ACTION ITEM:
Only the count is expected: the number of lines below that contain "مورد".

DATA:
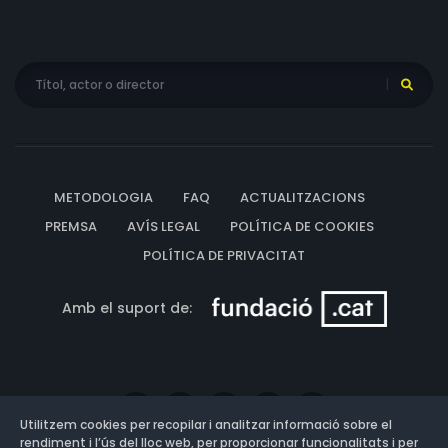
METODOLOGIA
FAQ
ACTUALITZACIONS
PREMSA
AVÍS LEGAL
POLÍTICA DE COOKIES
POLÍTICA DE PRIVACITAT
Amb el suport de:
Utilitzem cookies per recopilar i analitzar informació sobre el
rendiment i l’ús del lloc web, per proporcionar funcionalitats i per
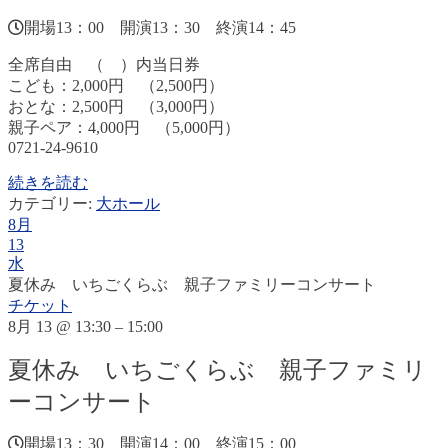
開場13：00 開演13：30 終演14：45
全席自由 （ ）内当日券
こども：2,000円 （2,500円）
おとな：2,500円 （3,000円）
親子ペア：4,000円 （5,000円）
0721-24-9610
続きを読む
カテゴリー:
大ホール
8月
13
水
夏休み いちごくらぶ 親子ファミリーコンサート
チケット
8月 13 @ 13:30 – 15:00
夏休み いちごくらぶ 親子ファミリ
ーコンサート
開場13：30 開演14：00 終演15：00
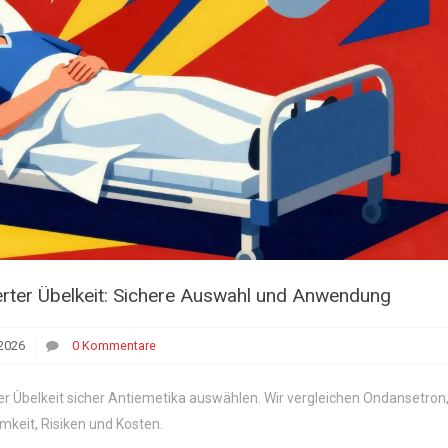
erter Übelkeit: Sichere Auswahl und Anwendung
2026
0 Kommentare
er Übelkeit sicher Antiemetika auswählen. Wir vergleichen Ondansetron
mkeit, Risiken und Kosten.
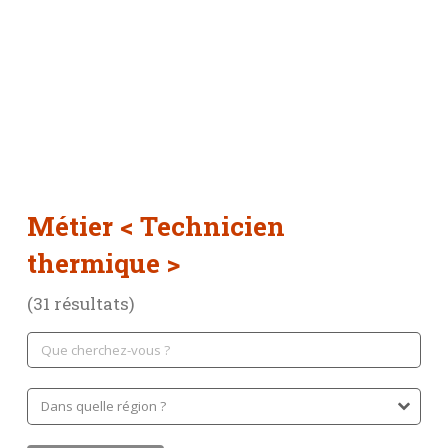
Métier
< Technicien
thermique >
(31 résultats)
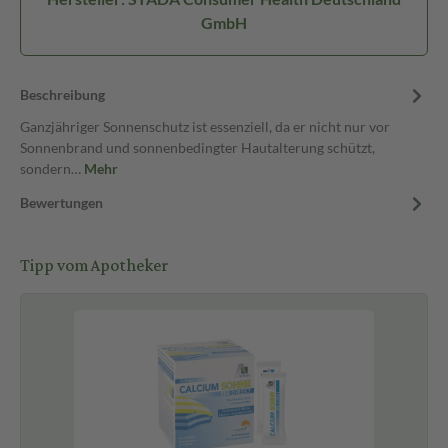
GmbH
Beschreibung
Ganzjähriger Sonnenschutz ist essenziell, da er nicht nur vor
Sonnenbrand und sonnenbedingter Hautalterung schützt,
sondern…
Mehr
Bewertungen
Tipp vom Apotheker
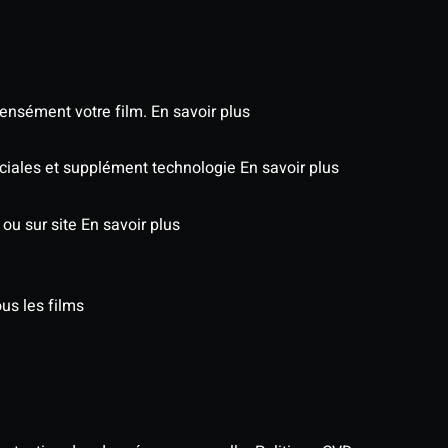
tensément votre film.
En savoir plus
péciales et supplément technologie
En savoir plus
 ou sur site
En savoir plus
us les films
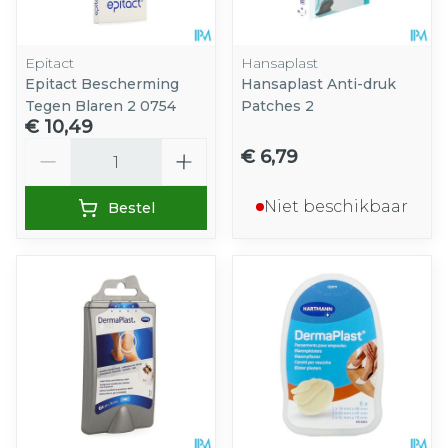
Epitact
Hansaplast
Epitact Bescherming
Hansaplast Anti-druk
Tegen Blaren 2 0754
Patches 2
€ 10,49
Aantal
€ 6,79
Niet beschikbaar
Bestel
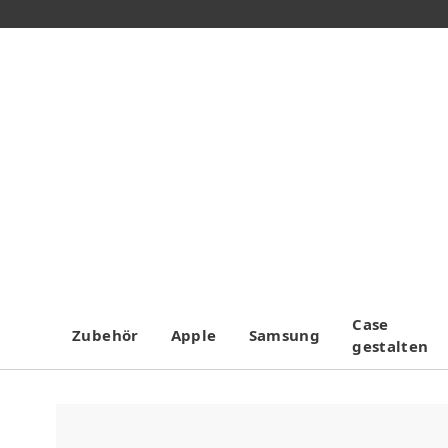
Case
Zubehör
Apple
Samsung
gestalten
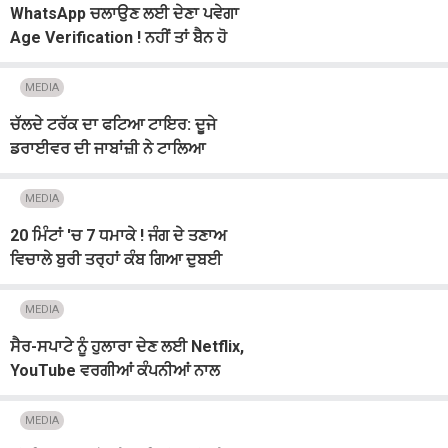
WhatsApp ਚਲਾਉਣ ਲਈ ਦੇਣਾ ਪਵੇਗਾ
Age Verification ! ਨਹੀਂ ਤਾਂ ਬੈਨ ਹੋ
ਜਾਵੇਗਾ ਸ਼ੋਸ਼ਲ ਮੀਡੀਆ, ਮਾਮਲਾ...
MEDIA
ਚੱਲਦੇ ਟਰੱਕ ਦਾ ਫਟਿਆ ਟਾਇਰ: ਦੂਜੇ
ਡਰਾਈਵਰ ਦੀ ਜਾਬਾਂਜ਼ੀ ਨੇ ਟਾਲਿਆ
ਹਾਦਸਾ, ਸੋਸ਼ਲ ਮੀਡੀਆ ''ਤੇ Video
ਵਾਇਰਲ
MEDIA
20 ਮਿੰਟਾਂ 'ਚ 7 ਧਮਾਕੇ ! ਜੰਗ ਦੇ ਤਣਾਅ
ਵਿਚਾਲੇ ਬੁਰੀ ਤਰ੍ਹਾਂ ਕੰਬ ਗਿਆ ਦੁਬਈ
MEDIA
ਸੈਰ-ਸਪਾਟੇ ਨੂੰ ਹੁਲਾਰਾ ਦੇਣ ਲਈ Netflix,
YouTube ਵਰਗੀਆਂ ਕੰਪਨੀਆਂ ਨਾਲ
ਸਾਂਝੇਦਾਰੀ ਜ਼ਰੂਰੀ : ਸ਼ੇਖਾਵਤ
MEDIA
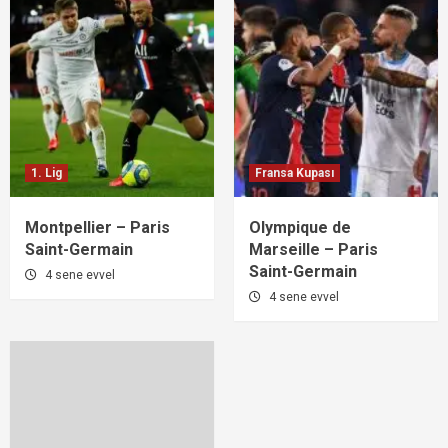
1. Lig
Fransa Kupası
Montpellier – Paris
Olympique de
Saint-Germain
Marseille – Paris
Saint-Germain
4 sene evvel
4 sene evvel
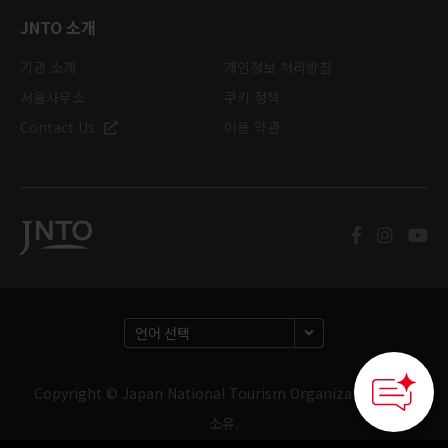
JNTO 소개
기관 소개
개인정보 처리방침
서울사무소
쿠키 정책
Contact Us
이용 약관
Copyright © Japan National Tourism Organization. 판권
소유.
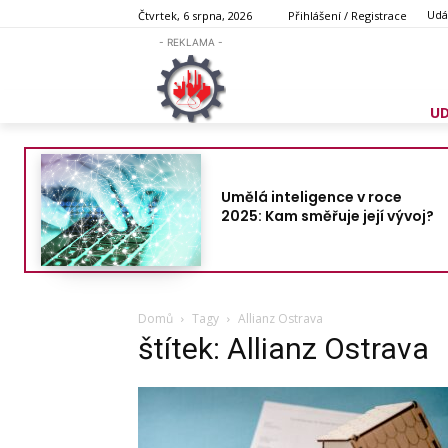
Udá
Čtvrtek, 6 srpna, 2026
Přihlášení / Registrace
- REKLAMA -
U
Umělá inteligence v roce
2025: Kam směřuje její vývoj?
Domů
Tagy
Allianz Ostrava
štítek: Allianz Ostrava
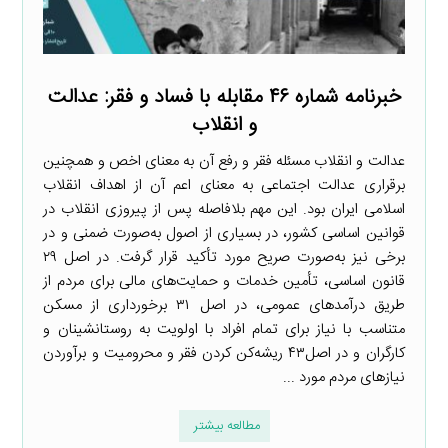
خبرنامه شماره ۴۶ مقابله با فساد و فقر: عدالت
و انقلاب
عدالت و انقلاب مسئله فقر و رفع آن به معنای اخص و همچنین
برقراری عدالت اجتماعی به معنای اعم آن از اهداف انقلاب
اسلامی ایران بود. این مهم بلافاصله پس از پیروزی انقلاب در
قوانین اساسی کشور، در بسیاری از اصول به‌صورت ضمنی و در
برخی نیز به‌صورت صریح مورد تأکید قرار گرفت. در اصل ۲۹
قانون اساسی، تأمین خدمات و حمایت‌های مالی برای مردم از
طریق درآمدهای عمومی، در اصل ۳۱ برخورداری از مسکن
متناسب با نیاز برای تمام افراد با اولویت به روستانشینان و
کارگران و در اصل۴۳ ریشه‌کن کردن فقر و محرومیت و برآوردن
نیازهای مردم مورد ...
مطالعه بیشتر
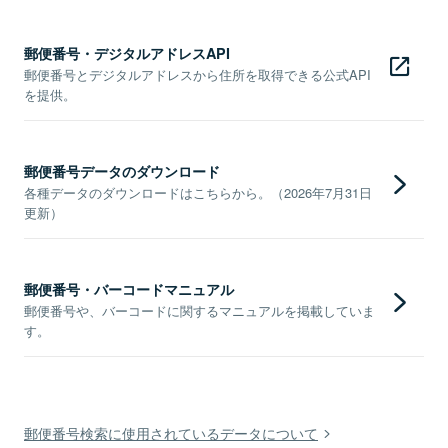
郵便番号・デジタルアドレスAPI
郵便番号とデジタルアドレスから住所を取得できる公式API
を提供。
郵便番号データのダウンロード
各種データのダウンロードはこちらから。（2026年7月31日
更新）
郵便番号・バーコードマニュアル
郵便番号や、バーコードに関するマニュアルを掲載していま
す。
郵便番号検索に使用されているデータについて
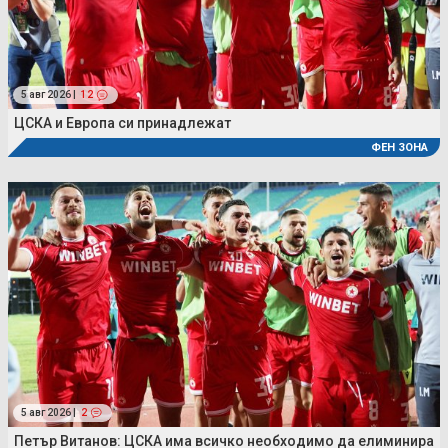
5 авг 2026 |
12
ЦСКА и Европа си принадлежат
ФЕН ЗОНА
5 авг 2026 |
2
Петър Витанов: ЦСКА има всичко необходимо да елиминира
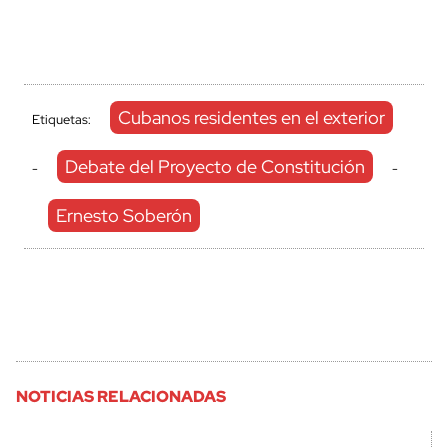
Cubanos residentes en el exterior
Etiquetas:
Debate del Proyecto de Constitución
-
-
Ernesto Soberón
NOTICIAS RELACIONADAS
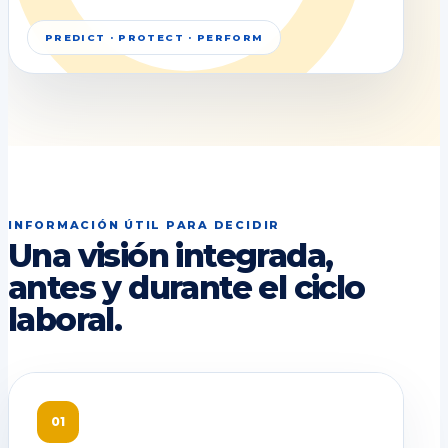
PREDICT · PROTECT · PERFORM
INFORMACIÓN ÚTIL PARA DECIDIR
Una visión integrada,
antes y durante el ciclo
laboral.
01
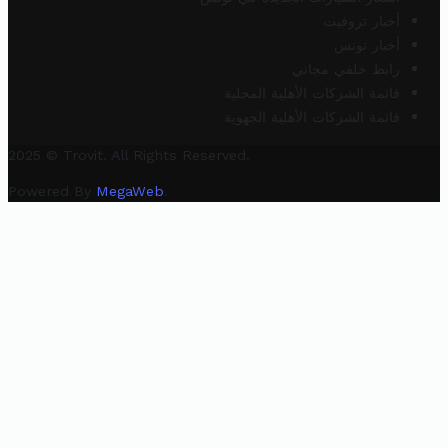
أخبار تروفيت
أخبار تونس
رابط خلفي مجاني
قائمة الشركات الأهلية المحلية
قائمة الشركات الأهلية الجهوية
2025 © Trovit. All Rights Reserved.
Powered By
MegaWeb
.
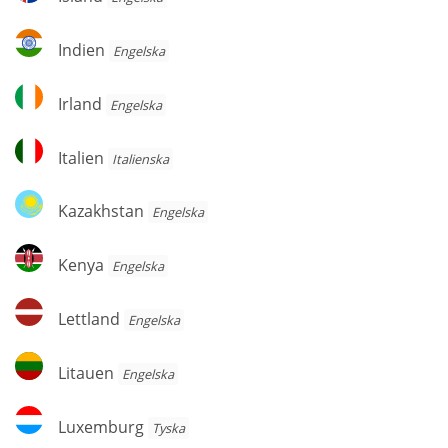
Indien
Indien
Engelska
Irland
Irland
Engelska
Italien
Italien
Italienska
Kazakhstan
Kazakhstan
Engelska
Kenya
Kenya
Engelska
Lettland
Lettland
Engelska
Litauen
Litauen
Engelska
Luxemburg
Luxemburg
Tyska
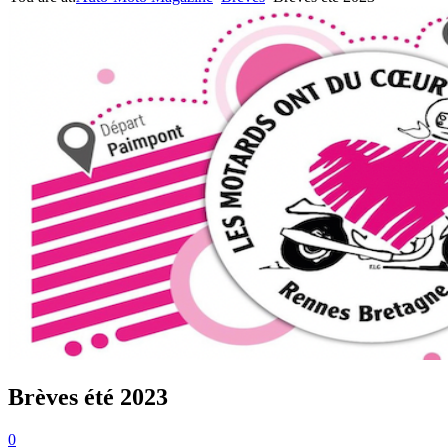
Brèves été 2023
0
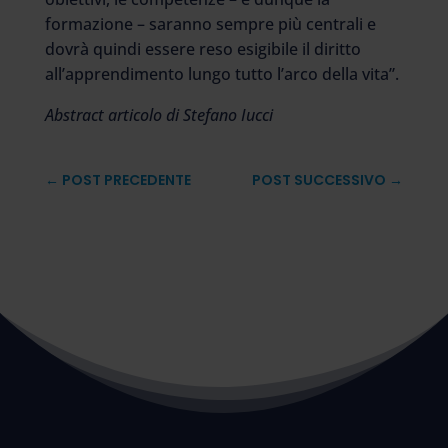
formazione – saranno sempre più centrali e
dovrà quindi essere reso esigibile il diritto
all’apprendimento lungo tutto l’arco della vita”.
Abstract articolo di Stefano Iucci
←
POST PRECEDENTE
POST SUCCESSIVO
→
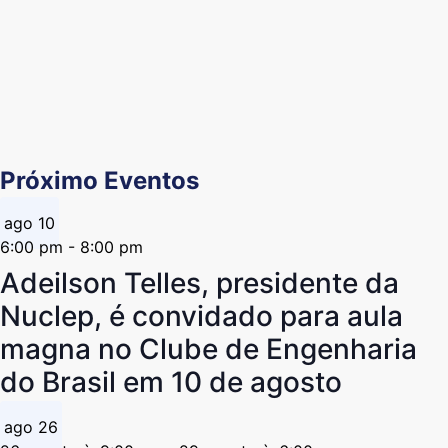
Próximo Eventos
ago
10
6:00 pm
-
8:00 pm
Adeilson Telles, presidente da
Nuclep, é convidado para aula
magna no Clube de Engenharia
do Brasil em 10 de agosto
ago
26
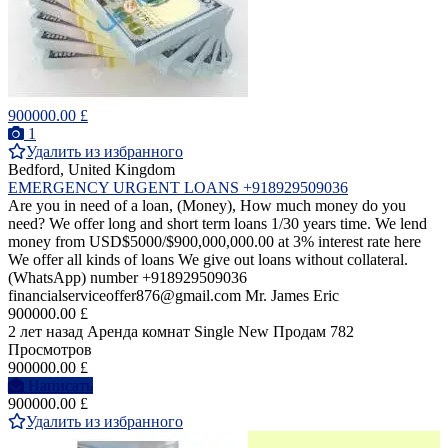
900000.00 £
1
Удалить из избранного
Bedford, United Kingdom
EMERGENCY URGENT LOANS +918929509036
Are you in need of a loan, (Money), How much money do you
need? We offer long and short term loans 1/30 years time. We lend
money from USD$5000/$900,000,000.00 at 3% interest rate here
We offer all kinds of loans We give out loans without collateral.
(WhatsApp) number +918929509036
financialserviceoffer876@gmail.com Mr. James Eric
900000.00 £
2 лет назад
Аренда комнат Single
New
Продам
782
Просмотров
900000.00 £
Написать
900000.00 £
Удалить из избранного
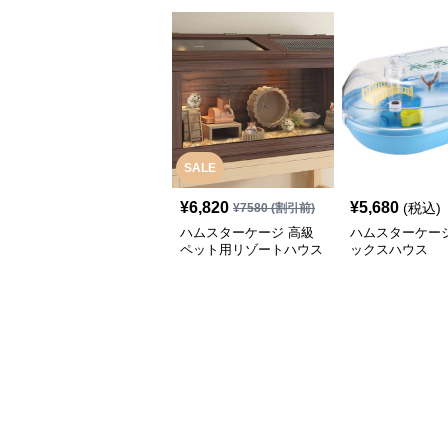
SALE
¥
6,820
¥
5,680
(税込)
¥
7580
(割引前)
ハムスターケージ 高級
ハムスターケージ
ペット用リゾートハウス
ックスハウス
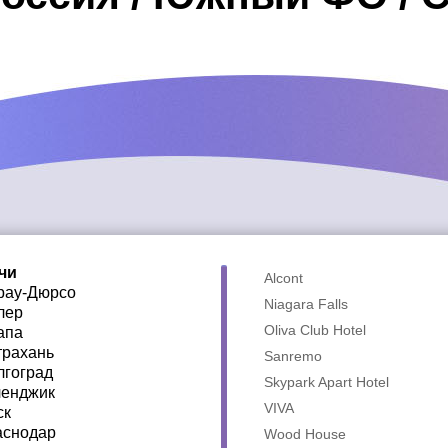
чи
Alcont
рау-Дюрсо
Niagara Falls
лер
Oliva Club Hotel
апа
трахань
Sanremo
лгоград
Skypark Apart Hotel
ленджик
VIVA
ск
аснодар
Wood House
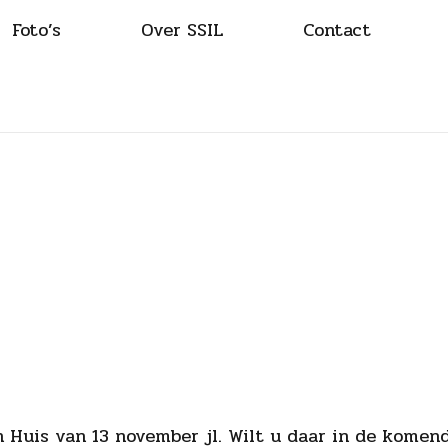
Foto’s
Over SSIL
Contact
n Huis van 13 november jl. Wilt u daar in de kome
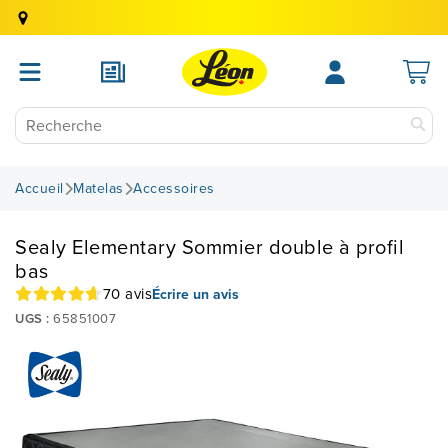
Accueil
Matelas
Accessoires
Sealy Elementary Sommier double à profil
bas
70 avis
Écrire un avis
UGS :
65851007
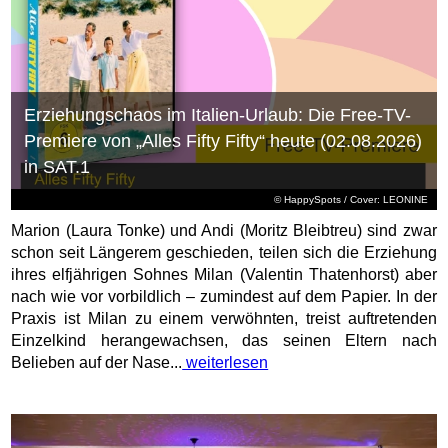
Erziehungschaos im Italien-Urlaub: Die Free-TV-
Premiere von „Alles Fifty Fifty“ heute (02.08.2026)
in SAT.1
© HappySpots / Cover: LEONINE
Marion (Laura Tonke) und Andi (Moritz Bleibtreu) sind zwar
schon seit Längerem geschieden, teilen sich die Erziehung
ihres elfjährigen Sohnes Milan (Valentin Thatenhorst) aber
nach wie vor vorbildlich – zumindest auf dem Papier. In der
Praxis ist Milan zu einem verwöhnten, treist auftretenden
Einzelkind herangewachsen, das seinen Eltern nach
Belieben auf der Nase...
weiterlesen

COMPLETED TASK:
2